There are many nonfiction books that come to mind when the word “best” comes along, but the “best-ever” designation requires a good deal of agonizing. There are the works of David McCullough, of which my favorite is “Mornings on Horseback,” a moving account of the transformation of Teddy Roosevelt from asthmatic child to robust symbol of the rough-and-ready life, and of course books by the late David Halberstam, especially “The Best and the Brightest,” about the men who brought you the Vietnam War. I’d have to include “Praying for Sheetrock” by Melissa Fay Greene, a charming story of a little-known civil rights battle in coastal Georgia, and the tiny but big-hearted “Longitude” by Dava Sobel, who took a forgotten but hugely important moment in history — the development of the marine chronometer that made accurate navigation possible — and brought it back to life. But there are three books that I keep returning to time and again for stylistic and narrative counsel:
1In Cold Blood , by Truman Capote (1965).
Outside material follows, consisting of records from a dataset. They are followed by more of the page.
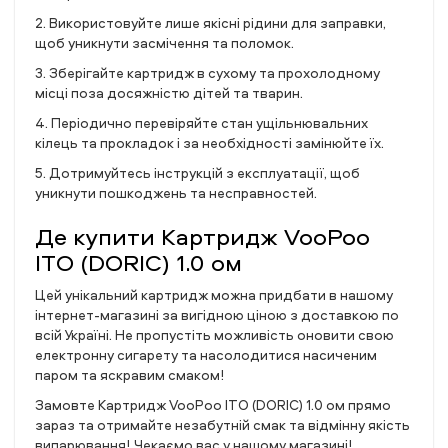
2. Використовуйте лише якісні рідини для заправки,
щоб уникнути засмічення та поломок.
3. Зберігайте картридж в сухому та прохолодному
місці поза досяжністю дітей та тварин.
4. Періодично перевіряйте стан ущільнювальних
кілець та прокладок і за необхідності замінюйте їх.
5. Дотримуйтесь інструкцій з експлуатації, щоб
уникнути пошкоджень та несправностей.
Де купити Картридж VooPoo
ITO (DORIC) 1.0 ом
Цей унікальний картридж можна придбати в нашому
інтернет-магазині за вигідною ціною з доставкою по
всій Україні. Не пропустіть можливість оновити свою
електронну сигарету та насолодитися насиченим
паром та яскравим смаком!
Замовте Картридж VooPoo ITO (DORIC) 1.0 ом прямо
зараз та отримайте незабутній смак та відмінну якість
випарювання! Чекаємо вас у нашому магазині!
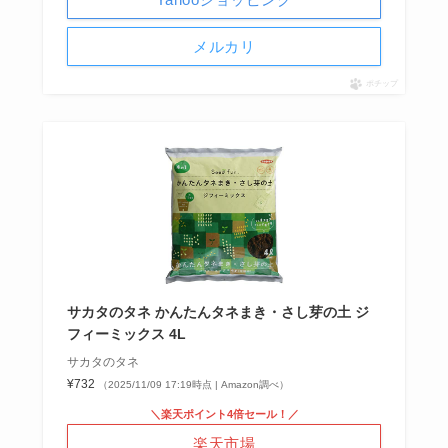
メルカリ
ポチップ
サカタのタネ かんたんタネまき・さし芽の土 ジ
フィーミックス 4L
サカタのタネ
¥732
（2025/11/09 17:19時点 | Amazon調べ）
＼楽天ポイント4倍セール！／
楽天市場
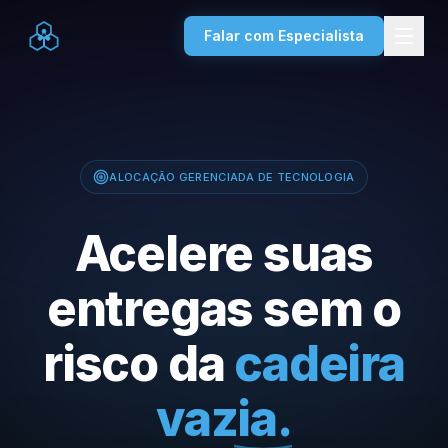
Falar com Especialista
ALOCAÇÃO GERENCIADA DE TECNOLOGIA
Acelere suas
entregas sem o
risco da
cadeira
vazia.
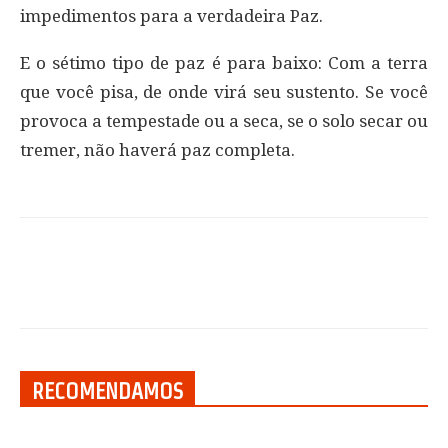
impedimentos para a verdadeira Paz.
E o sétimo tipo de paz é para baixo: Com a terra
que você pisa, de onde virá seu sustento. Se você
provoca a tempestade ou a seca, se o solo secar ou
tremer, não haverá paz completa.
RECOMENDAMOS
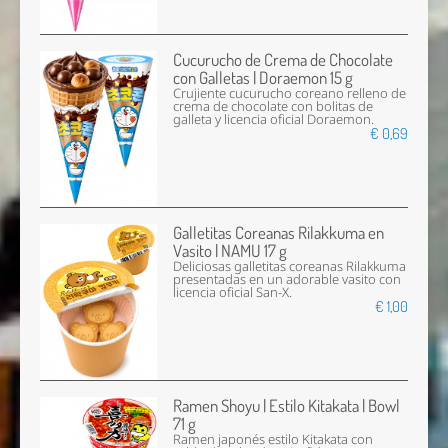
Cucurucho de Crema de Chocolate
con Galletas | Doraemon 15 g
Crujiente cucurucho coreano relleno de
crema de chocolate con bolitas de
galleta y licencia oficial Doraemon.
€ 0,69
Galletitas Coreanas Rilakkuma en
Vasito | NAMU 17 g
Deliciosas galletitas coreanas Rilakkuma
presentadas en un adorable vasito con
licencia oficial San-X.
€ 1,00
Ramen Shoyu | Estilo Kitakata | Bowl
71 g
Ramen japonés estilo Kitakata con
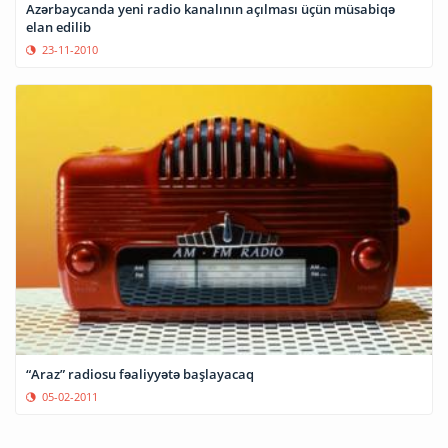
Azərbaycanda yeni radio kanalının açılması üçün müsabiqə
elan edilib
23-11-2010
“Araz” radiosu fəaliyyətə başlayacaq
05-02-2011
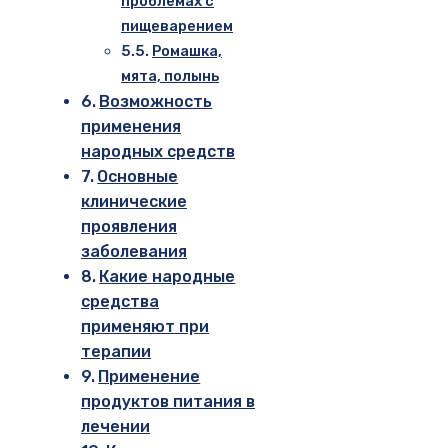
проблемах с
пищеварением
Ромашка,
мята, полынь
Возможность
применения
народных средств
Основные
клинические
проявления
заболевания
Какие народные
средства
применяют при
терапии
Применение
продуктов питания в
лечении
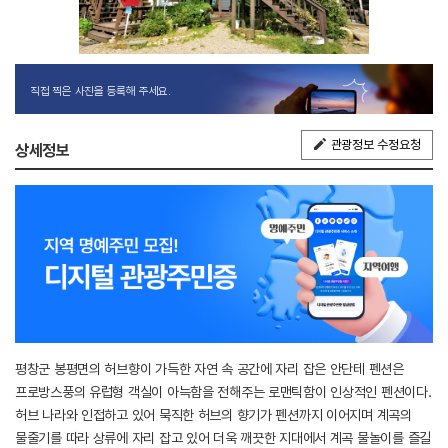
직접 찍은 사진을 등록해 주세요.
관광정보 수정요청
상세정보
평창군 봉평면의 허브향이 가득한 자연 속 공간에 자리 잡은 안단테 펜션은
프로방스풍의 유럽형 객실이 아늑함을 전해주는 로맨틱함이 인상적인 펜션이다.
허브 나라와 인접하고 있어 묵직한 허브의 향기가 펜션까지 이어지며 계곡의
물줄기를 따라 상류에 자리 잡고 있어 더욱 깨끗한 지대에서 계곡 물놀이를 즐길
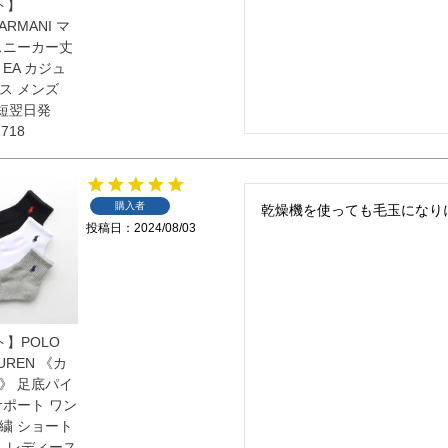
ト】
ARMANI マ
スニーカー丈
EA カジュ
ス メンズ
最短翌日発
718
購入者
投稿日
2024/08/03
ト】POLO
AUREN 《カ
》 足底パイ
サポート ワン
繍 ショート
ス レディース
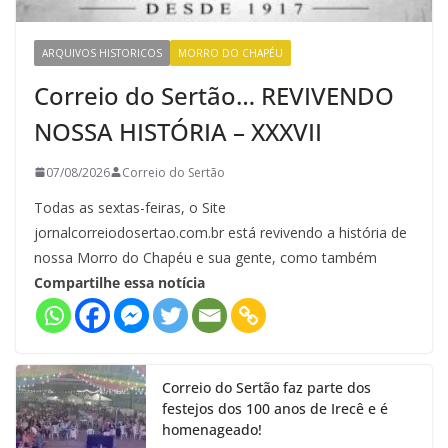
ARQUIVOS HISTORICOS
MORRO DO CHAPÉU
Correio do Sertão… REVIVENDO
NOSSA HISTÓRIA – XXXVII
07/08/2026
Correio do Sertão
Todas as sextas-feiras, o Site
jornalcorreiodosertao.com.br está revivendo a história de
nossa Morro do Chapéu e sua gente, como também
Compartilhe essa notícia
Correio do Sertão faz parte dos
festejos dos 100 anos de Irecê e é
homenageado!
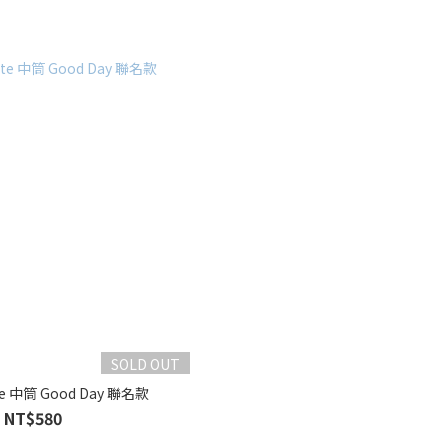
SOLD OUT
e 中筒 Good Day 聯名款
NT$580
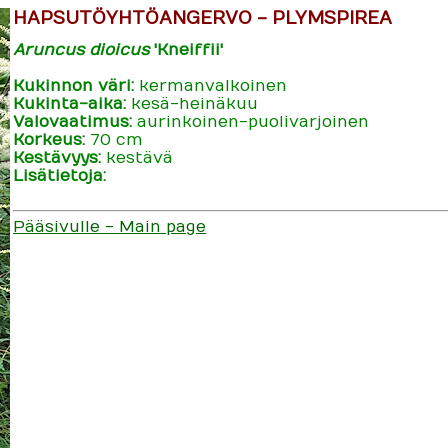
HAPSUTÖYHTÖANGERVO - PLYMSPIREA
Aruncus dioicus
'Kneiffii'
Kukinnon väri:
kermanvalkoinen
Kukinta-aika:
kesä-heinäkuu
Valovaatimus:
aurinkoinen-puolivarjoinen
Korkeus:
70 cm
Kestävyys:
kestävä
Lisätietoja:
Pääsivulle - Main page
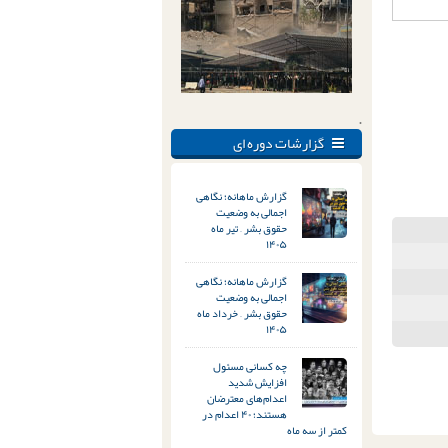
.
گزارشات دوره ای
گزارش ماهانه؛ نگاهی
اجمالی به وضعیت
حقوق بشر – تیر ماه
۱۴۰۵
گزارش ماهانه؛ نگاهی
اجمالی به وضعیت
حقوق بشر – خرداد ماه
۱۴۰۵
چه کسانی مسئول
افزایش شدید
اعدام‌های معترضان
هستند؛ ۴۰ اعدام در
کمتر از سه ماه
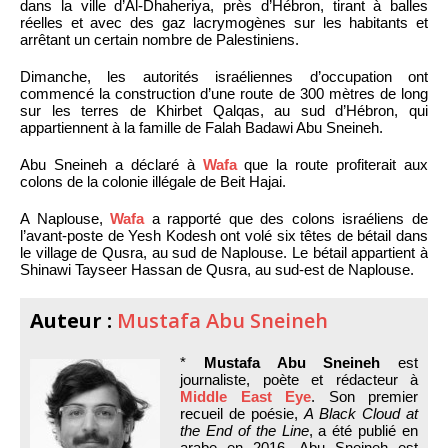
dans la ville d’Al-Dhaheriya, près d’Hébron, tirant à balles
réelles et avec des gaz lacrymogènes sur les habitants et
arrêtant un certain nombre de Palestiniens.
Dimanche, les autorités israéliennes d’occupation ont
commencé la construction d’une route de 300 mètres de long
sur les terres de Khirbet Qalqas, au sud d’Hébron, qui
appartiennent à la famille de Falah Badawi Abu Sneineh.
Abu Sneineh a déclaré à
Wafa
que la route profiterait aux
colons de la colonie illégale de Beit Hajai.
A Naplouse,
Wafa
a rapporté que des colons israéliens de
l’avant-poste de Yesh Kodesh ont volé six têtes de bétail dans
le village de Qusra, au sud de Naplouse. Le bétail appartient à
Shinawi Tayseer Hassan de Qusra, au sud-est de Naplouse.
Auteur :
Mustafa Abu Sneineh
*
Mustafa Abu Sneineh
est
journaliste, poète et rédacteur à
Middle East Eye
. Son premier
recueil de poésie,
A Black Cloud at
the End of the Line
, a été publié en
arabe en 2016. Abu Sneineh est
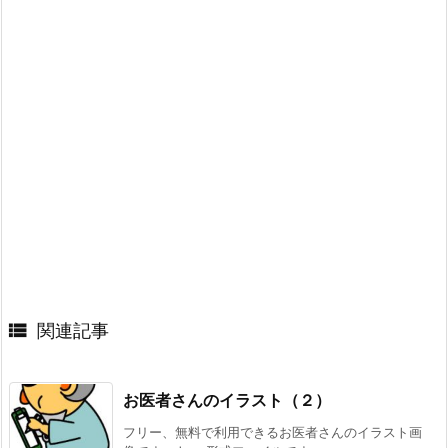

関連記事
お医者さんのイラスト（２）
フリー、無料で利用できるお医者さんのイラスト画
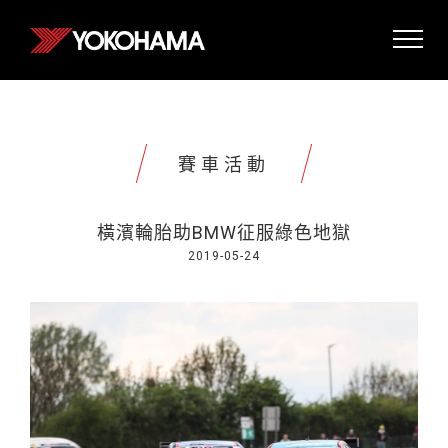
賽車活動
橫濱輪胎助BMW征服綠色地獄
2019-05-24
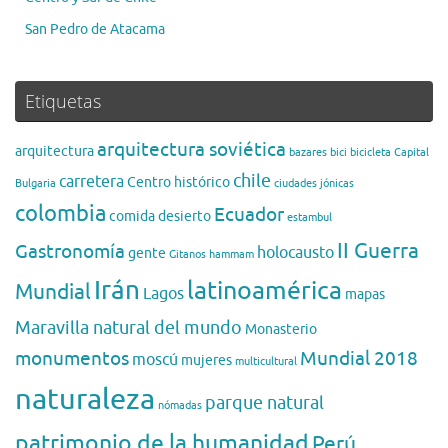
San Pedro de Atacama
Etiquetas
arquitectura soviética
arquitectura
bazares
bici
bicicleta
Capital
chile
carretera
Centro histórico
Bulgaria
ciudades jónicas
colombia
Ecuador
comida
desierto
estambul
II Guerra
Gastronomía
holocausto
gente
Gitanos
hammam
Irán
latinoamérica
Mundial
Lagos
mapas
Maravilla natural del mundo
Monasterio
monumentos
Mundial 2018
moscú
mujeres
multicultural
naturaleza
parque natural
nómadas
patrimonio de la humanidad
Perú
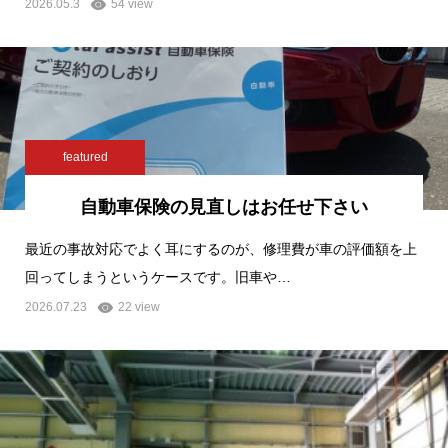
2026.05.3
54 view
featured
自動車保険の見直しはお任せ下さい
最近の事故対応でよく耳にするのが、修理費が車の評価額を上
回ってしまうというケースです。旧車や…
2026.07.23
22 view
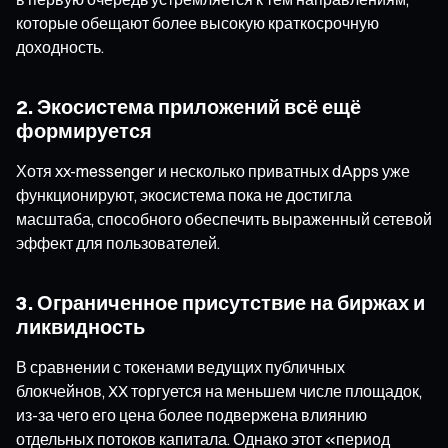
которые обещают более высокую краткосрочную
доходность.
2. Экосистема приложений всё ещё
формируется
Хотя xx-messenger и несколько приватных dApps уже
функционируют, экосистема пока не достигла
масштаба, способного обеспечить выраженный сетевой
эффект для пользователей.
3. Ограниченное присутствие на биржах и
ликвидность
В сравнении с токенами ведущих публичных
блокчейнов, XX торгуется на меньшем числе площадок,
из-за чего его цена более подвержена влиянию
отдельных потоков капитала. Однако этот «период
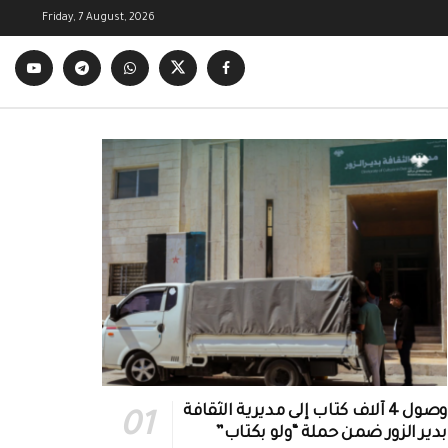
Friday, 7 August, 2026
وصول 4 آلاف كتاب إلى مديرية الثقافة
بدير الزور ضمن حملة “ولو بكتاب”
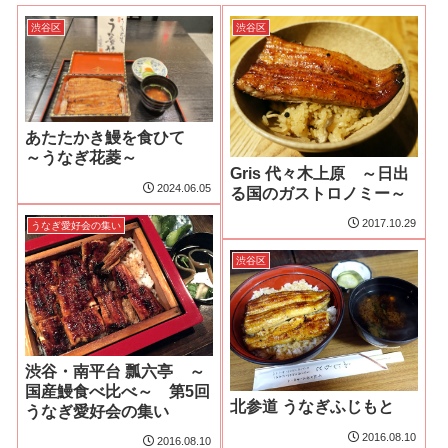
渋谷区
渋谷区
あたたかき鰻を食ひて
～うなぎ花菱～
Gris 代々木上原 ～日出
2024.06.05
る国のガストロノミー～
2017.10.29
うなぎ愛好会の集い
渋谷区
渋谷・南平台 瓢六亭 ～
国産鰻食べ比べ～ 第5回
北参道 うなぎふじもと
うなぎ愛好会の集い
2016.08.10
2016.08.10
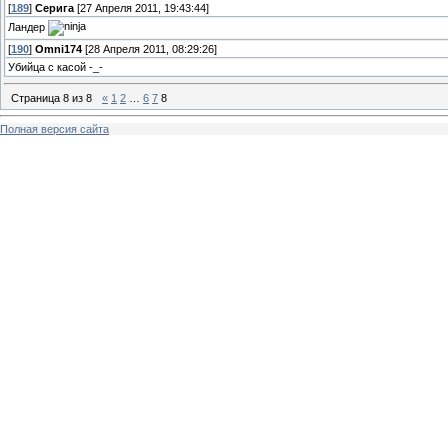
[
189
]
Серига
[27 Апреля 2011, 19:43:44]
Ландер
[
190
]
Omni174
[28 Апреля 2011, 08:29:26]
Убийца с касой -_-
Страница
8
из
8
«
1
2
…
6
7
8
Полная версия сайта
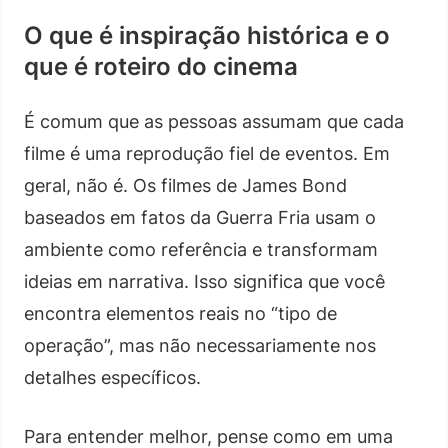
O que é inspiração histórica e o
que é roteiro do cinema
É comum que as pessoas assumam que cada
filme é uma reprodução fiel de eventos. Em
geral, não é. Os filmes de James Bond
baseados em fatos da Guerra Fria usam o
ambiente como referência e transformam
ideias em narrativa. Isso significa que você
encontra elementos reais no “tipo de
operação”, mas não necessariamente nos
detalhes específicos.
Para entender melhor, pense como em uma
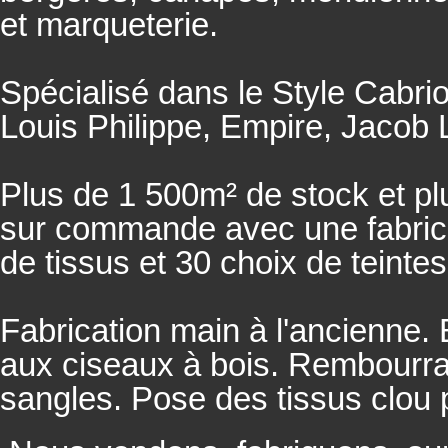
et marqueterie.
Spécialisé dans le Style Cabrio
Louis Philippe, Empire, Jacob L
Plus de 1 500m² de stock et pl
sur commande avec une fabricat
de tissus et 30 choix de teintes
Fabrication main à l'ancienne.
aux ciseaux à bois. Rembourrage
sangles. Pose des tissus clou 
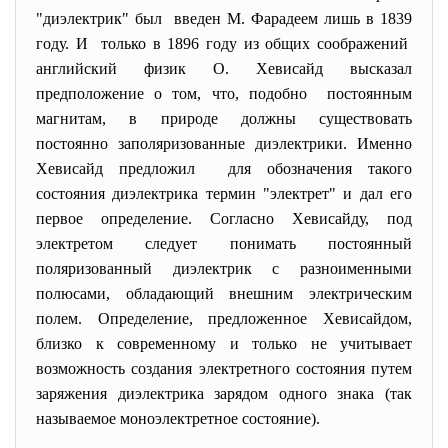
"диэлектрик" был введен М. Фарадеем лишь в 1839
году. И только в 1896 году из общих соображений
английский физик О. Хевисайд высказал
предположение о том, что, подобно постоянным
магнитам, в природе должны существовать
постоянно заполяризованные диэлектрики. Именно
Хевисайд предложил для обозначения такого
состояния диэлектрика термин "электрет" и дал его
первое определение. Согласно Хевисайду, под
электретом следует понимать постоянный
поляризованный диэлектрик с разноименными
полюсами, обладающий внешним электрическим
полем. Определение, предложенное Хевисайдом,
близко к современному и только не учитывает
возможность создания электретного состояния путем
заряжения диэлектрика зарядом одного знака (так
называемое моноэлектретное состояние).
Capote’s book about the murder of a Holcomb, Kan., family by two drifters remains just as compelling as it was when first published. His voice conveys neither judgment nor anger, but rather a kind of veiled delight with the people and places he came across in his research, which only heightens the horror. He begins, for example, by depicting the town of Holcomb in a charmingly off-hand manner, as if he were a cheerful uncle describing his own home-town over Thanksgiving dinner. Questions persist as to whether Capote fictionalized portions of the book and much to my sorrow he provided no source notes, but “In Cold Blood” continues today to serve as a model for anyone seeking to write truth as story.
2 The Guns of August , by Barbara Tuchman (1962). Whole libraries have been written about World War I, but Tuchman’s account remains the most captivating of the lot. That first paragraph describing the parade of dignitaries at the funeral of King Edward VII is one of the most beautiful, most ominous passages in prose. Tuchman lets us know her view of things — how idiotic the march toward war truly was — and succeeds because her prose is so deftly spiked with bitters and lemon. The book is dense with phrases that light the imagination, as when she describes “the red edges of war” spreading over the world, or demolishes one German commander as a man whose “training had not quite reached the adequate.”
3 A Night to Remember , by Walter Lord (1955). This book returned the Titanic to national consciousness. The story advances under its own steam, as it were, with readers experiencing each day, each moment, as if we were there on the Atlantic with all those other poor souls. Whenever I read it — and I’ve done so at least four times — I find myself hoping that maybe this time the ship will not sink. As Lord writes in the acknowledgments, “This book is really about the last night of a small town.”